A U.S. Department of Agriculture (USDA) report that raised 2018-19 world corn production, while cutting U.S. exports as global competitors potentially move in on markets, helped provide enough bullish sentiment to overcome fears about the effect of wet weather on U.S. plantings.
In its Agri Commodity Markets Research report for March, Rabobank said corn had faced pressure early in the month, before flooding in the U.S. Midwest and short covering drove a recovery. The pressure came from a sharp fall in wheat and barley, which switched demand away from corn, and growing world production prospects, Rabobank said.
“Ukraine has supplied 70% higher volumes to the global market since the beginning of the season, and the outlook for South American corn production is quite good, due largely to record early plantings of Brazil’s safrinha corn,” Rabobank said. “Conducive planting weather across Europe and Ukraine is raising expectations for high global competition with U.S. corn in the summer.”
Rabobank also noted that U.S. domestic demand for corn continues to suffer from weak ethanol prices. A Weekly Commodity Snapshot published by Rabobank on April 17 said that large USDA acreage and stocks estimates were “eclipsing concerns about delayed plantings and, combined with heavy international competition, have funds throwing caution to the wind.”

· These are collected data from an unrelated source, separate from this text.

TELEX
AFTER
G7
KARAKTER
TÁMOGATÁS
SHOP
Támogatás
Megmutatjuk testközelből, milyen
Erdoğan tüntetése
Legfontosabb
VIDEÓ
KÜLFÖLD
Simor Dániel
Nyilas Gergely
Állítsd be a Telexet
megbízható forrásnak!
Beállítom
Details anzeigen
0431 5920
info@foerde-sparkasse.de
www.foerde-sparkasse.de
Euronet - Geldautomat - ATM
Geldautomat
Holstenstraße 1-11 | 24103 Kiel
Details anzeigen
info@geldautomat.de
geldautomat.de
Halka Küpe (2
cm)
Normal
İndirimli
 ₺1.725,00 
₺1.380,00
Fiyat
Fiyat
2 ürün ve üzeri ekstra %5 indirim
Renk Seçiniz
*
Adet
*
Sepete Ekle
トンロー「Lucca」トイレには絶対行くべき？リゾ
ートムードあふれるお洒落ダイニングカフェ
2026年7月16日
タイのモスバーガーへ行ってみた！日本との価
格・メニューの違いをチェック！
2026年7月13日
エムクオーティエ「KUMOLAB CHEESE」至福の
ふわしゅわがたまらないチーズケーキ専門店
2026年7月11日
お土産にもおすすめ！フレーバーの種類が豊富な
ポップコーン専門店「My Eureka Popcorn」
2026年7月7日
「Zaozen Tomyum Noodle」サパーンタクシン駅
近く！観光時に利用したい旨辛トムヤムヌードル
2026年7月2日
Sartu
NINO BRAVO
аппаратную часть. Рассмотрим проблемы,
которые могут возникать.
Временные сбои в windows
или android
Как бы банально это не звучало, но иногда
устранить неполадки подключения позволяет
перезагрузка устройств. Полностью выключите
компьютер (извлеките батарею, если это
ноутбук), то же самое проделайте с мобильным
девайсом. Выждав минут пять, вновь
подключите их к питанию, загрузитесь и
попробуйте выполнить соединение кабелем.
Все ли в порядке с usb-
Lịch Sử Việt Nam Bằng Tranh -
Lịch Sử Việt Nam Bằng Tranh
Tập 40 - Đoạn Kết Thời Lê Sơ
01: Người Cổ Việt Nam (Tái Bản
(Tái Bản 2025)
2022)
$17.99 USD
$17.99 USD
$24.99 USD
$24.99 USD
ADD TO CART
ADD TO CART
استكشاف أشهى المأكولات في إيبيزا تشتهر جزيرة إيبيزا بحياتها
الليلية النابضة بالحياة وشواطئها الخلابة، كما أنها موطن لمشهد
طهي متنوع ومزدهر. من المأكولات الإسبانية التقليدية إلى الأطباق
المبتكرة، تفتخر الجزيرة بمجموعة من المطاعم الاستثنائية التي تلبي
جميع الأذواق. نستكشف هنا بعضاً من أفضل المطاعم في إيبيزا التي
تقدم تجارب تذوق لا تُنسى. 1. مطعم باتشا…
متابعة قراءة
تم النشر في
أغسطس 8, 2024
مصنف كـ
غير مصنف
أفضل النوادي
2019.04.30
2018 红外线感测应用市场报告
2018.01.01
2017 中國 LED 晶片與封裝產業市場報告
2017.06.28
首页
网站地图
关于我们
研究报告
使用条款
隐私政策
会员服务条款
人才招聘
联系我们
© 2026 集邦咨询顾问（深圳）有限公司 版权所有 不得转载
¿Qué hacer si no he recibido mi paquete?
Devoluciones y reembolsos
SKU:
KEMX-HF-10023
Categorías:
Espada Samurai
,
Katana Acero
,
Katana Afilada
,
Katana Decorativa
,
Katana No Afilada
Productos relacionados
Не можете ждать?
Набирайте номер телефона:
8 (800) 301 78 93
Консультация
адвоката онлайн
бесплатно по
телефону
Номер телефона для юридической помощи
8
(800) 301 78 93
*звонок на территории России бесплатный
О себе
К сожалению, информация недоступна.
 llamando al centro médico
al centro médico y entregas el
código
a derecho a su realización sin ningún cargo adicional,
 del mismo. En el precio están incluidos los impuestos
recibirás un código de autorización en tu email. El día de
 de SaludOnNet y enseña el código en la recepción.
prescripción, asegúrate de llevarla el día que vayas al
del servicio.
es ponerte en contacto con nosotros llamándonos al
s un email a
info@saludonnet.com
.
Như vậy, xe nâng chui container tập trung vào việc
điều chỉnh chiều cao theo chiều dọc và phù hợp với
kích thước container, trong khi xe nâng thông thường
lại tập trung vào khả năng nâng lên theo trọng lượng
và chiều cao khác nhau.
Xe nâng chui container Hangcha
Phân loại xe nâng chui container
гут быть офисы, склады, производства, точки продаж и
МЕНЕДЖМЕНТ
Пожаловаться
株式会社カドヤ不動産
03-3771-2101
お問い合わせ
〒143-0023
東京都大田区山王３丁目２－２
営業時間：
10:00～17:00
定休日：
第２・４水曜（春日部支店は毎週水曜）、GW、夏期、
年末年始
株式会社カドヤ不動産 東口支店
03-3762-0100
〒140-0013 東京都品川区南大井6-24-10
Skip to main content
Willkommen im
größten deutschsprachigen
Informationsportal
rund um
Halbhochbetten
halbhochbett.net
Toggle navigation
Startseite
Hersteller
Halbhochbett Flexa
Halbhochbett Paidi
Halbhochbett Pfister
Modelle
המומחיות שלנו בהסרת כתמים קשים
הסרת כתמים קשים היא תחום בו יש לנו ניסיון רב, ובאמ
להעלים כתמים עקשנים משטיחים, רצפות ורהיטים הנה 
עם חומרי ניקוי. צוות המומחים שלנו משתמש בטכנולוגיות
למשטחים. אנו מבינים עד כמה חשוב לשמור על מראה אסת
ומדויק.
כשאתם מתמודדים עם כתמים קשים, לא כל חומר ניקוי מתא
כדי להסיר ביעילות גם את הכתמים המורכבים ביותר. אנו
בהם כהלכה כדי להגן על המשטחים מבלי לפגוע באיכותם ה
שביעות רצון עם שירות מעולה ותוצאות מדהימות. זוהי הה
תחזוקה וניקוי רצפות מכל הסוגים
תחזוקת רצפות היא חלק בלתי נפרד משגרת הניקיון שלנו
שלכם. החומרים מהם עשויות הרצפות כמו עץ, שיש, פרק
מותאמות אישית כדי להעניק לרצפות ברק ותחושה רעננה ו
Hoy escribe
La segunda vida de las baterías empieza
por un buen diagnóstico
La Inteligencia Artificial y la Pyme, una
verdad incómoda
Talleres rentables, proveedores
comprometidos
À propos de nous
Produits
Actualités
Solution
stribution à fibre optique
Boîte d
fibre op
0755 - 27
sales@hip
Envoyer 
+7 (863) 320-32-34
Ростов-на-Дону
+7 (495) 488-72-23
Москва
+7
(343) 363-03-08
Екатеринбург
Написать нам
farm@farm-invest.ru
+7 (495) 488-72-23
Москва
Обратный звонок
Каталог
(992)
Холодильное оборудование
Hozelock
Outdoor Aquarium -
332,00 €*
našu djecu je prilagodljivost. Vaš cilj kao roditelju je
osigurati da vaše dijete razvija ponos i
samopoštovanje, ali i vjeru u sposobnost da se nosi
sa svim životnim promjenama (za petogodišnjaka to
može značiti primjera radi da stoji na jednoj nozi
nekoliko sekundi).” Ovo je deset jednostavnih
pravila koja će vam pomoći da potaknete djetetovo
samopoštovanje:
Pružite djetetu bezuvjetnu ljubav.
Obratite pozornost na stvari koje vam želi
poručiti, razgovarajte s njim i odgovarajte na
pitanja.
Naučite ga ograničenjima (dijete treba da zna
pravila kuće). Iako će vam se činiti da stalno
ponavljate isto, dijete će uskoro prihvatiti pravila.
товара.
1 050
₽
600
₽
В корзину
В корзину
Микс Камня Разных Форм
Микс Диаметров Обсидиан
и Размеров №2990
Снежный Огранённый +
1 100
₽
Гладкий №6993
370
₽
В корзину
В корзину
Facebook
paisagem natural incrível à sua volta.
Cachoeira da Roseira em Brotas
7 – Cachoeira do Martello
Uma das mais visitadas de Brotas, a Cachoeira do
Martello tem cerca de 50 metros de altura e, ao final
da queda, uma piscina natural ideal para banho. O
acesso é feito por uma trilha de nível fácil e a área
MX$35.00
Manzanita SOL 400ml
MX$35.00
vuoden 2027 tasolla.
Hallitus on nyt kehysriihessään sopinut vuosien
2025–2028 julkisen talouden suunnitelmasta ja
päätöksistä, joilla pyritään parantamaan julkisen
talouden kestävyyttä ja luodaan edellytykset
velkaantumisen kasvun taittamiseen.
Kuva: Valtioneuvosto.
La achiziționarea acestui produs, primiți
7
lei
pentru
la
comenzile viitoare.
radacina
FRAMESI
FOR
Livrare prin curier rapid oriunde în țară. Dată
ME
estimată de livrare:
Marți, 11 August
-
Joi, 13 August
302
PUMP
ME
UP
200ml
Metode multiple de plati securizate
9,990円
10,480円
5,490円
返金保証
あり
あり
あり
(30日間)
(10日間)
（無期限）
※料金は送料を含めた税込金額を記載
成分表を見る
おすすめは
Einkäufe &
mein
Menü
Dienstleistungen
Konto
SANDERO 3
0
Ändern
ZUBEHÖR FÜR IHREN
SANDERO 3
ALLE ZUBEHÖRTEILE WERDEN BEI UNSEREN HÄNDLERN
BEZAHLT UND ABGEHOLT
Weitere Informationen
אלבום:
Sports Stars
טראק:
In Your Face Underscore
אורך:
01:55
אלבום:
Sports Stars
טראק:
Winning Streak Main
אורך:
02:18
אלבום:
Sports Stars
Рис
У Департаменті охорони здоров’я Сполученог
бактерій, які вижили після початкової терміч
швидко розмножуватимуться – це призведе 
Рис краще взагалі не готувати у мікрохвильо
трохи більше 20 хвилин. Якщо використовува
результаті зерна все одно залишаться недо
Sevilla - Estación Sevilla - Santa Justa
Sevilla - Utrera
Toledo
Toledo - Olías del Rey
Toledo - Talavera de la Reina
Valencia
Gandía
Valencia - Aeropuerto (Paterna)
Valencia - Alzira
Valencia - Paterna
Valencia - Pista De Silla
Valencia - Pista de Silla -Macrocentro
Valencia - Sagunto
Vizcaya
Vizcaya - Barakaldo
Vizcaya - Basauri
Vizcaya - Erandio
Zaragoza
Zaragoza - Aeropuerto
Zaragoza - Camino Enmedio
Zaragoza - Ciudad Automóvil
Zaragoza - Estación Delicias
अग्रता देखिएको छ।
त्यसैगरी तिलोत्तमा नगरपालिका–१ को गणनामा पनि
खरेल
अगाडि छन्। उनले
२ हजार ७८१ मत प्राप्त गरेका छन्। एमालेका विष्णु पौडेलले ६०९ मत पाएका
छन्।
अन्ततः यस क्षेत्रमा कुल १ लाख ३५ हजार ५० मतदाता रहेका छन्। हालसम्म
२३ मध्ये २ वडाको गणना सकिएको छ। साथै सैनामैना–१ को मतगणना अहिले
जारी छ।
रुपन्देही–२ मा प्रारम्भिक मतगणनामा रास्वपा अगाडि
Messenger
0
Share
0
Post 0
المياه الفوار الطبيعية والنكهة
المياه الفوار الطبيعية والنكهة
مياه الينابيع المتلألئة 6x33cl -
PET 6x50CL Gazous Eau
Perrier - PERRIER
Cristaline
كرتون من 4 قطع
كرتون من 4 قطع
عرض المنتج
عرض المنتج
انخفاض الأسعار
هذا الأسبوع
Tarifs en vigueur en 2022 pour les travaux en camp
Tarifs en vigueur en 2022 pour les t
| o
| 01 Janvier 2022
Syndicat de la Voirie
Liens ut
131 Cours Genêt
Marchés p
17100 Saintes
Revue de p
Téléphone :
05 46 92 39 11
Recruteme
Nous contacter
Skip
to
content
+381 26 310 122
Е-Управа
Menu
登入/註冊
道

“Bearish sentiment on CBOT corn could deliver an unexpected supply shock later this year if spooked U.S. farmers cut back plantings or switched to alternative, more profitable crops,” Rabobank said.
Rabobank noted concern about U.S. plantings delayed by wet weather in the Midwest but took a relaxed view.
“Given the U.S. farmer’s propensity to plant row crops quickly, the delays won’t bring significant concerns to the market unless they continue through May,” Rabobank said.
Rabobank also highlighted beneficial weather for the 2018-19 crop in South America.
“The USDA increased production estimates by 1.5 million tonnes last week and indications are those numbers could rise further, especially if Brazilian weather holds for the safrinha crop,” the bank said.
In its April 11 Market Perspectives report, the U.S. Grains Council also noted the effect of increased USDA estimates on the market but added that “with good odds that USDA will lower its forecast of 2019 U.S. corn planted acres in May’s reports, there should be fundamental support coming soon.”
The USDA’s April 9 World Agricultural Supply and Demand Estimates report pointed to a U.S. 2018-19 outlook with lower feed and residual use for corn, with reductions in use for ethanol and export, as well as larger stocks. The USDA cut its forecast for U.S. domestic corn use to 311.55 million tonnes from its figure a month earlier of 314.72 million. U.S. corn exports were cut to 58.42 million tonnes from 60.33 million the previous months.
Reduced exports reflect “current outstanding sales and expectations of increased competition from Brazil, Argentina, and Ukraine,” the USDA said. The forecast for Brazil’s 2018-19 exports was raised to 31 million tonnes from 29 million, while Argentina saw its corn exports raised to 30.5 million tonnes from 30 million. The USDA also added 500,000 tonnes to its forecast for Ukraine’s corn exports, bringing it to 29.5 million tonnes.
The USDA also added 5.27 million tonnes to its global coarse grain production forecast for 2018-19, bringing it to 1.377 billion.
“This month’s foreign coarse grain outlook is for larger production, increased trade, greater use, and marginally higher stocks relative to last month,” the USDA said. “Brazil corn production is raised, reflecting improved yield prospects for second-crop corn.”
Forecasts also had been raised for the E.U., Mexico and Indonesia, while crop expectations have been cut for the Philippines and Pakistan. For corn alone, forecast world production was raised to 1.107 billion tonnes, up from the forecast made a month earlier of 1.106 billion.
“Major global trade changes for 2018-19 include higher projected corn exports for Brazil, Argentina, the E.U. and Ukraine with a partially offsetting reduction for the U.S.,” it said.